The 85-page report is part two of the Senate Intelligence Committee’s findings on Russian meddling in the 2016 election, after an investigation that took two and a half years. The committee is led by Republicans, but Democrats actively supported the investigation’s findings.

The report as released Tuesday is heavily redacted, but its conclusions are right there in black-and-white:

The Committee found that [Russian] social media activity was overtly and almost invariably supportive of then-candidate Trump to the detriment of Secretary Clinton’s campaign,” the report says.

The investigation further found “that Russia’s targeting of the 2016 U.S. presidential election was part of a broader, sophisticated and ongoing information warfare campaign … a vastly more complex and strategic assault on the United States than was initially understood,” the report says.

And the Intelligence Committee chairman, Sen. Richard Burr (R-NC), told reporters this “assault” has never ended.

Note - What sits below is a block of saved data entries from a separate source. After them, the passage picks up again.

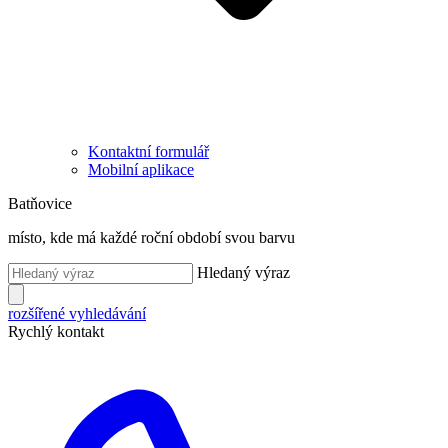
Kontaktní formulář
Mobilní aplikace
Batňovice
místo, kde má každé roční období svou barvu
Hledaný výraz
rozšířené vyhledávání
Rychlý kontakt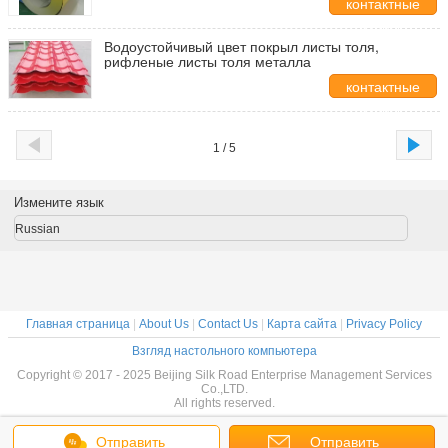
контактные
данные
Водоустойчивый цвет покрыл листы толя,
рифленые листы толя металла
контактные
данные
1 / 5
Измените язык
Russian
Главная страница
|
About Us
|
Contact Us
|
Карта сайта
|
Privacy Policy
Взгляд настольного компьютера
Copyright © 2017 - 2025 Beijing Silk Road Enterprise Management Services
Co.,LTD.
All rights reserved.
Отправить
Отправить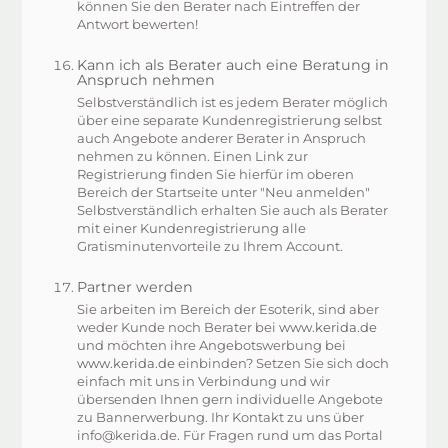
können Sie den Berater nach Eintreffen der
Antwort bewerten!
Kann ich als Berater auch eine Beratung in
Anspruch nehmen
Selbstverständlich ist es jedem Berater möglich
über eine separate Kundenregistrierung selbst
auch Angebote anderer Berater in Anspruch
nehmen zu können. Einen Link zur
Registrierung finden Sie hierfür im oberen
Bereich der Startseite unter "Neu anmelden"
Selbstverständlich erhalten Sie auch als Berater
mit einer Kundenregistrierung alle
Gratisminutenvorteile zu Ihrem Account.
Partner werden
Sie arbeiten im Bereich der Esoterik, sind aber
weder Kunde noch Berater bei
www.kerida.de
und möchten ihre Angebotswerbung bei
www.kerida.de
einbinden? Setzen Sie sich doch
einfach mit uns in Verbindung und wir
übersenden Ihnen gern individuelle Angebote
zu Bannerwerbung. Ihr Kontakt zu uns über
info@kerida.de. Für Fragen rund um das Portal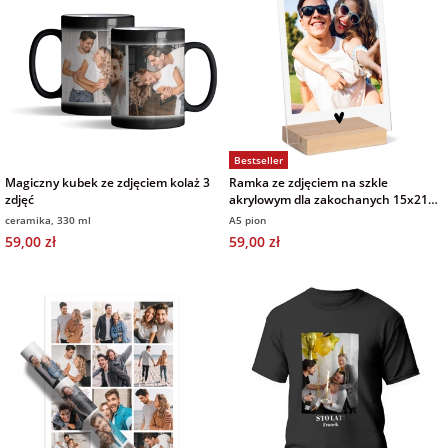
Bestseller
Magiczny kubek ze zdjęciem kolaż 3
Ramka ze zdjęciem na szkle
zdjęć
akrylowym dla zakochanych 15x21
cm
ceramika, 330 ml
A5 pion
59,00 zł
59,00 zł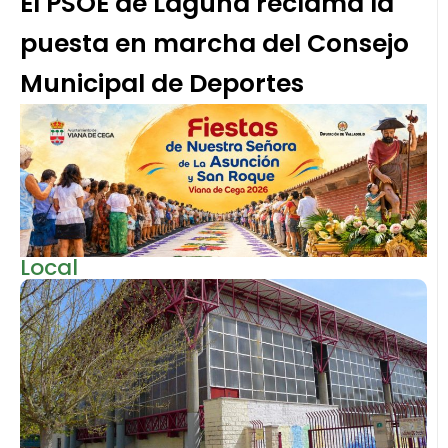
El PSOE de Laguna reclama la
puesta en marcha del Consejo
Municipal de Deportes
Local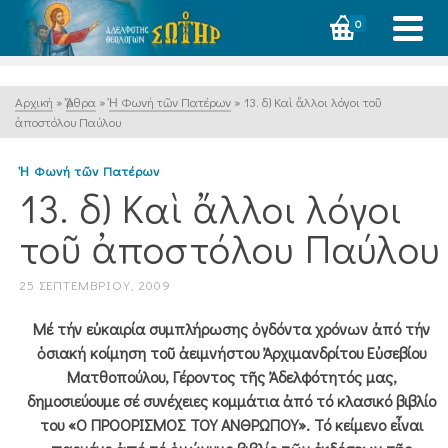
0
Αρχική
»
Ἄρθρα
»
Ἡ Φωνή τῶν Πατέρων
»
13. δ) Καὶ ἄλλοι λόγοι τοῦ
ἀποστόλου Παύλου
Ἡ Φωνή τῶν Πατέρων
13. δ) Καὶ ἄλλοι λόγοι
τοῦ ἀποστόλου Παύλου
25 ΣΕΠΤΕΜΒΡΊΟΥ, 2009
Μέ τήν εὐκαιρία συμπλήρωσης ὀγδόντα χρόνων ἀπό τήν
ὁσιακή κοίμηση τοῦ ἀειμνήστου Ἀρχιμανδρίτου Εὐσεβίου
Ματθοπούλου, Γέροντος τῆς Ἀδελφότητός μας,
δημοσιεύουμε σέ συνέχειες κομμάτια ἀπό τό κλασικό βιβλίο
του «Ο ΠΡΟΟΡΙΣΜΟΣ ΤΟΥ ΑΝΘΡΩΠΟΥ». Τό κείμενο εἶναι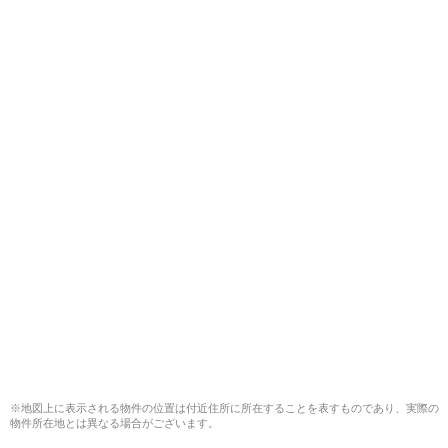
※地図上に表示される物件の位置は付近住所に所在することを表すものであり、実際の
物件所在地とは異なる場合がございます。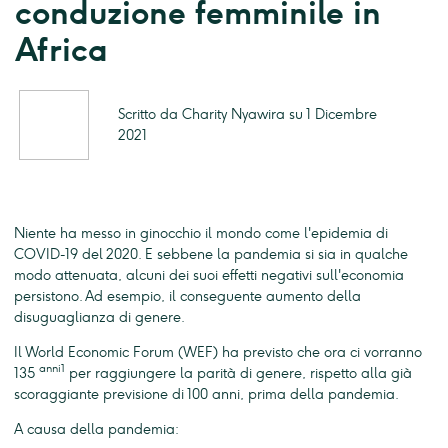
conduzione femminile in
Africa
Scritto da Charity Nyawira su 1 Dicembre
2021
Niente ha messo in ginocchio il mondo come l'epidemia di
COVID-19 del 2020. E sebbene la pandemia si sia in qualche
modo attenuata, alcuni dei suoi effetti negativi sull'economia
persistono. Ad esempio, il conseguente aumento della
disuguaglianza di genere.
Il World Economic Forum (WEF) ha previsto che ora ci vorranno
anni1
135
per raggiungere la parità di genere, rispetto alla già
scoraggiante previsione di 100 anni, prima della pandemia.
A causa della pandemia: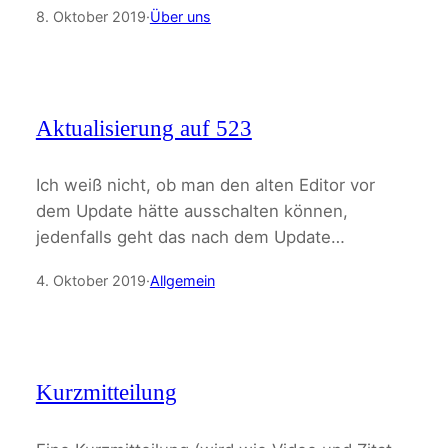
8. Oktober 2019
·
Über uns
Aktualisierung auf 523
Ich weiß nicht, ob man den alten Editor vor
dem Update hätte ausschalten können,
jedenfalls geht das nach dem Update…
4. Oktober 2019
·
Allgemein
Kurzmitteilung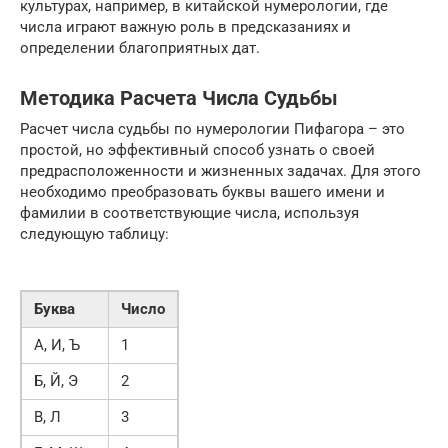
культурах, например, в китайской нумерологии, где
числа играют важную роль в предсказаниях и
определении благоприятных дат.
Методика Расчета Числа Судьбы
Расчет числа судьбы по нумерологии Пифагора – это
простой, но эффективный способ узнать о своей
предрасположенности и жизненных задачах. Для этого
необходимо преобразовать буквы вашего имени и
фамилии в соответствующие числа, используя
следующую таблицу:
Буква
Число
А, И, Ъ
1
Б, Й, Э
2
В, Л
3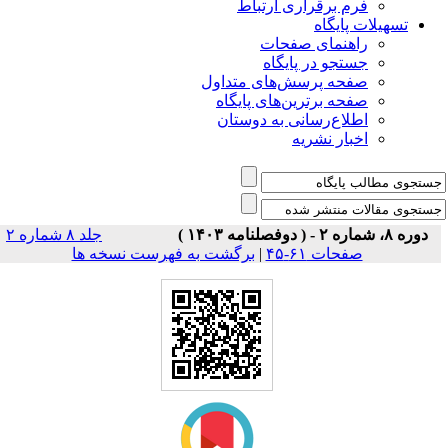
فرم برقراری ارتباط
یلات پایگاه
راهنمای صفحات
جستجو در پایگاه
صفحه پرسش‌های متداول
صفحه برترین‌های پایگاه
اطلاع‌رسانی به دوستان
اخبار نشریه
جلد ۸ شماره ۲
صفحات ۶۱-۴۵
|
برگشت به فهرست نسخه ها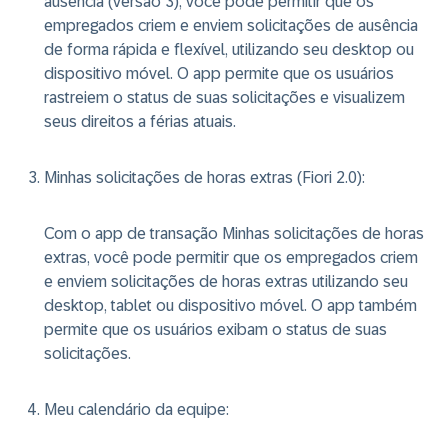
ausência (versão 3), você pode permitir que os
empregados criem e enviem solicitações de ausência
de forma rápida e flexível, utilizando seu desktop ou
dispositivo móvel. O app permite que os usuários
rastreiem o status de suas solicitações e visualizem
seus direitos a férias atuais.
Minhas solicitações de horas extras (Fiori 2.0)
:
Com o app de transação Minhas solicitações de horas
extras, você pode permitir que os empregados criem
e enviem solicitações de horas extras utilizando seu
desktop, tablet ou dispositivo móvel. O app também
permite que os usuários exibam o status de suas
solicitações.
Meu calendário da equipe
: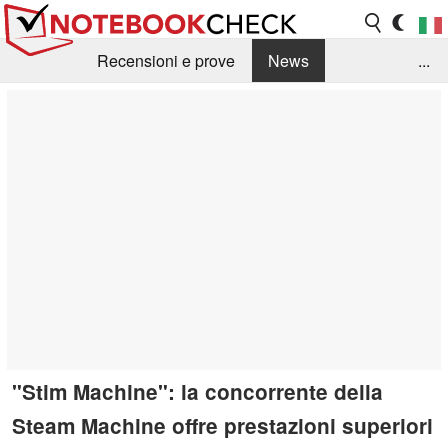
Recensioni e prove
News
...
Raccolta di recensioni
Info Techniche / Tips
Guida agli acquisti
Search
Contact
"Stim Machine": la concorrente della
Steam Machine offre prestazioni superiori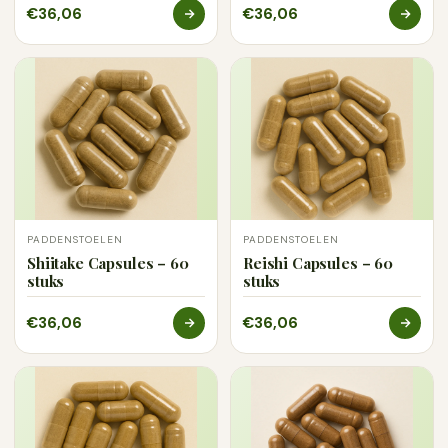
€36,06
€36,06
PADDENSTOELEN
PADDENSTOELEN
Shiitake Capsules – 60
Reishi Capsules – 60
stuks
stuks
€36,06
€36,06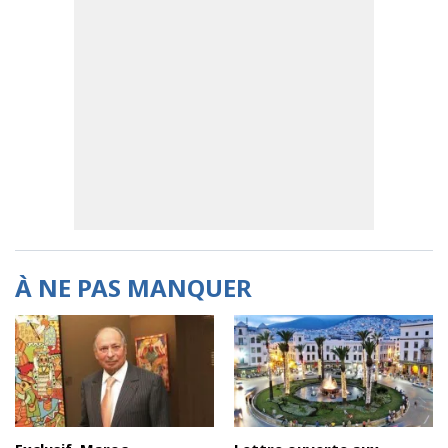
À NE PAS MANQUER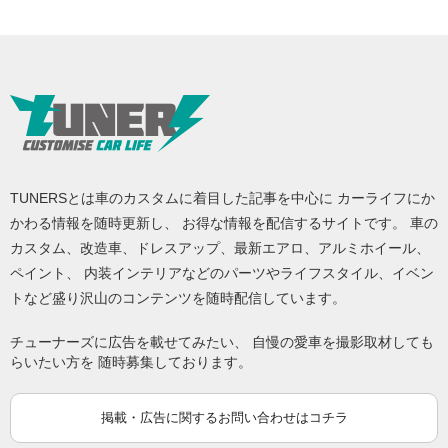
TUNERSとは車のカスタムに着目した記事を中心に カーライフにか
かわる情報を随時更新し、 お得な情報を配信するサイトです。 車の
カスタム、改造車、ドレスアップ、最新エアロ、アルミホイール、
ペイント、 内装インテリアなどのパーツやライフスタイル、イベン
トなど盛り沢山のコンテンツを随時配信しています。
チューナーズに広告を載せてみたい、 自慢の愛車を撮影取材しても
らいたい方を 随時募集しております。
掲載・広告に関するお問い合わせはコチラ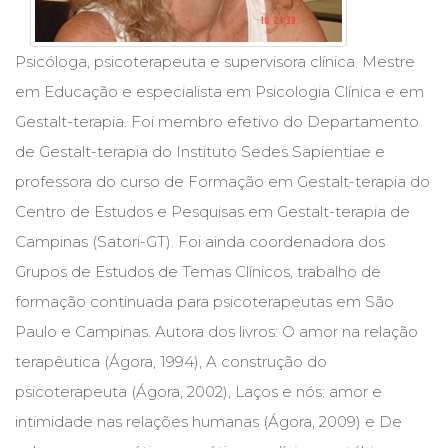
Cinema
(23)
Psicóloga, psicoterapeuta e supervisora clínica. Mestre
Comportamento
(418)
em Educação e especialista em Psicologia Clínica e em
Comunicação
Gestalt-terapia. Foi membro efetivo do Departamento
(232)
de Gestalt-terapia do Instituto Sedes Sapientiae e
Corpo
e
professora do curso de Formação em Gestalt-terapia do
Movimento
Centro de Estudos e Pesquisas em Gestalt-terapia de
(226)
Crescimento
Campinas (Satori-GT). Foi ainda coordenadora dos
Interior
Grupos de Estudos de Temas Clínicos, trabalho de
(222)
formação continuada para psicoterapeutas em São
Criatividade
(14)
Paulo e Campinas. Autora dos livros: O amor na relação
Culinária,
terapêutica (Ágora, 1994), A construção do
Alimentação
psicoterapeuta (Ágora, 2002), Laços e nós: amor e
(14)
Economia,
intimidade nas relações humanas (Ágora, 2009) e De
Negócios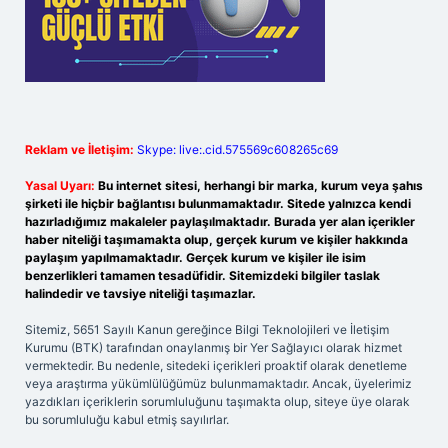
Reklam ve İletişim:
Skype: live:.cid.575569c608265c69
Yasal Uyarı:
Bu internet sitesi, herhangi bir marka, kurum veya şahıs
şirketi ile hiçbir bağlantısı bulunmamaktadır. Sitede yalnızca kendi
hazırladığımız makaleler paylaşılmaktadır. Burada yer alan içerikler
haber niteliği taşımamakta olup, gerçek kurum ve kişiler hakkında
paylaşım yapılmamaktadır. Gerçek kurum ve kişiler ile isim
benzerlikleri tamamen tesadüfidir. Sitemizdeki bilgiler taslak
halindedir ve tavsiye niteliği taşımazlar.
Sitemiz, 5651 Sayılı Kanun gereğince Bilgi Teknolojileri ve İletişim
Kurumu (BTK) tarafından onaylanmış bir Yer Sağlayıcı olarak hizmet
vermektedir. Bu nedenle, sitedeki içerikleri proaktif olarak denetleme
veya araştırma yükümlülüğümüz bulunmamaktadır. Ancak, üyelerimiz
yazdıkları içeriklerin sorumluluğunu taşımakta olup, siteye üye olarak
bu sorumluluğu kabul etmiş sayılırlar.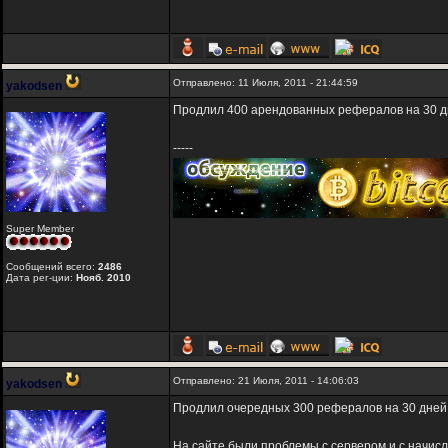
Отправлено: 11 Июля, 2011 - 21:44:59
yakodsen
Продлил 400 арендованных рефералов на 30 д
-----
Super Member
Сообщений всего:
2486
Дата рег-ции:
Нояб. 2010
Отправлено: 21 Июля, 2011 - 14:06:03
yakodsen
Продлил очередных 300 рефералов на 30 дней
На сайте были проблемы с сервером и с начис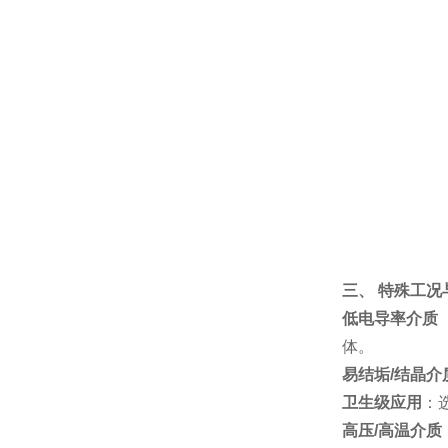
三、 特殊工况
低电导率介质
体。
易结垢/结晶介
卫生级应用
：
高压/高温介质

Russia is waging an information warfare campaign against the U.S. that didn’t start and didn’t end with the 2016 election,” Burr said.

“Their goal is broader: to sow societal discord and erode public confidence in the machinery of government. By flooding social media with false reports, conspiracy theories, and trolls, and by exploiting existing divisions, Russia is trying to breed distrust of our democratic institutions and our fellow Americans,” he added.

Unlike previous investigations, the Senate report “offers a litany of recommendations for technology companies, government agencies and lawmakers to better guard against future attempts to use the internet against American voters,” says the Wall Street Journal, adding that Congress should find ways to boost cooperation between social-media companies and government agencies.

“While the report tracks closely with the previous findings of Special Counsel Robert S. Mueller III and several independent researchers, the comprehensiveness and forcefulness of the report’s conclusions are striking in light of Trump’s efforts to minimize the impact of Russian interference in the election that brought him to office,” says the Washington Post.

The first part of the committee’s report, released in July, said voting systems in all 50 states were targeted by Russian agents ahead of the 2016 election. They sought to influence African Americans and conservatives in particular, via Facebook, its subsidiary Instagram and other social-media outlets.

The earlier report said the 2016 Russian campaign reached 126 million people on Facebook and 20 million on Instagram.

The White House had no comment, but Trump has previously “questioned the findings by U.S. intelligence officials that the 2016 election was a target of Russian manipulation.”